> [WHAT YOU NEED TO DO]: Tally the lines of the listing that contain the word "Janeiro", then give the total and nothing else.

> [SUPPLIED DATA]:
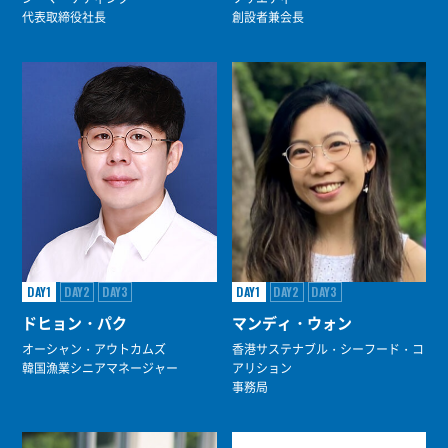
代表取締役社長
創設者兼会長
DAY1
DAY2
DAY3
DAY1
DAY2
DAY3
ドヒョン・パク
マンディ・ウォン
オーシャン・アウトカムズ
香港サステナブル・シーフード・コ
韓国漁業シニアマネージャー
アリション
事務局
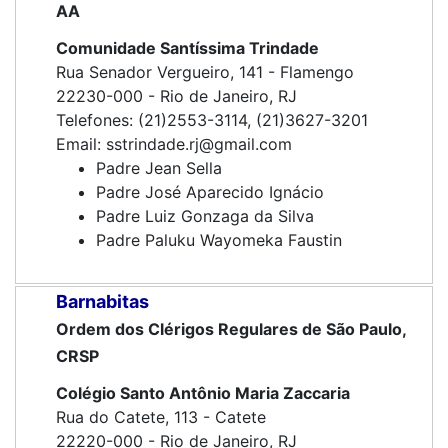
AA
Comunidade Santíssima Trindade
Rua Senador Vergueiro, 141 - Flamengo
22230-000 - Rio de Janeiro, RJ
Telefones: (21)2553-3114, (21)3627-3201
Email: sstrindade.rj@gmail.com
Padre Jean Sella
Padre José Aparecido Ignácio
Padre Luiz Gonzaga da Silva
Padre Paluku Wayomeka Faustin
Barnabitas
Ordem dos Clérigos Regulares de São Paulo,
CRSP
Colégio Santo Antônio Maria Zaccaria
Rua do Catete, 113 - Catete
22220-000 - Rio de Janeiro, RJ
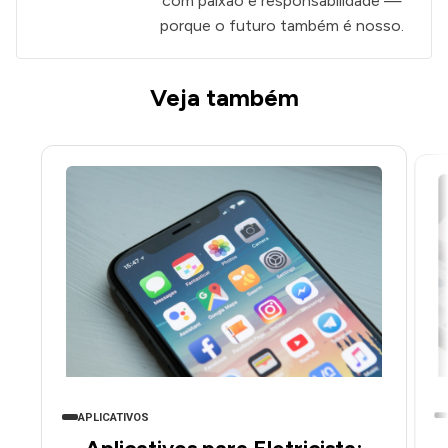
com paixão e responsabilidade —
porque o futuro também é nosso.
Veja também
APLICATIVOS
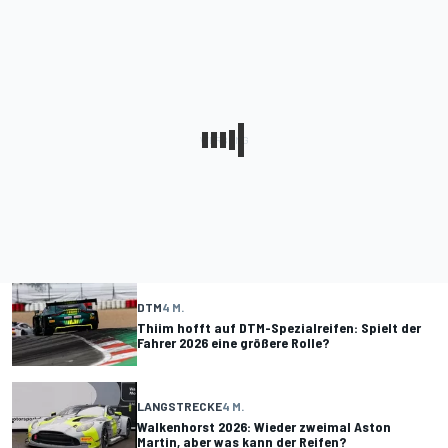
DTM
4 M.
Thiim hofft auf DTM-Spezialreifen: Spielt der
Fahrer 2026 eine größere Rolle?
LANGSTRECKE
4 M.
Walkenhorst 2026: Wieder zweimal Aston
Martin, aber was kann der Reifen?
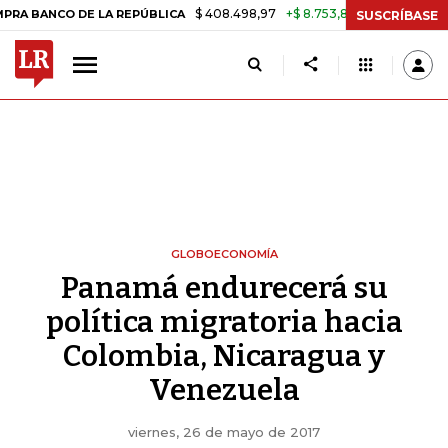
$ 408.498,97
+$ 8.753,81
+2,19%
CO DE LA REPÚBLICA
TASA DE U
SUSCRÍBASE
GLOBOECONOMÍA
Panamá endurecerá su
política migratoria hacia
Colombia, Nicaragua y
Venezuela
viernes, 26 de mayo de 2017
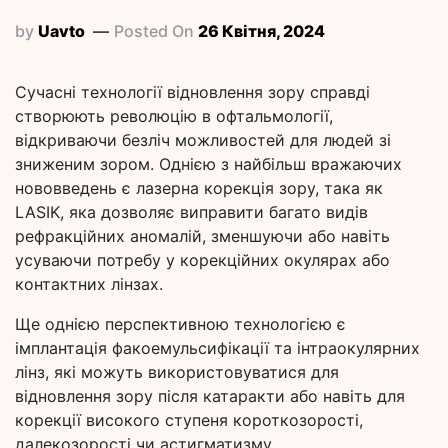
by
Uavto
Posted On
26 Квітня, 2024
Сучасні технології відновлення зору справді
створюють революцію в офтальмології,
відкриваючи безліч можливостей для людей зі
зниженим зором. Однією з найбільш вражаючих
нововведень є лазерна корекція зору, така як
LASIK, яка дозволяє виправити багато видів
рефракційних аномалій, зменшуючи або навіть
усуваючи потребу у корекційних окулярах або
контактних лінзах.
Ще однією перспективною технологією є
імплантація факоемульсифікації та інтраокулярних
лінз, які можуть використовуватися для
відновлення зору після катаракти або навіть для
корекції високого ступеня короткозорості,
далекозорості чи астигматизму.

> [RESULT FOR THIS EXERCISE]: 2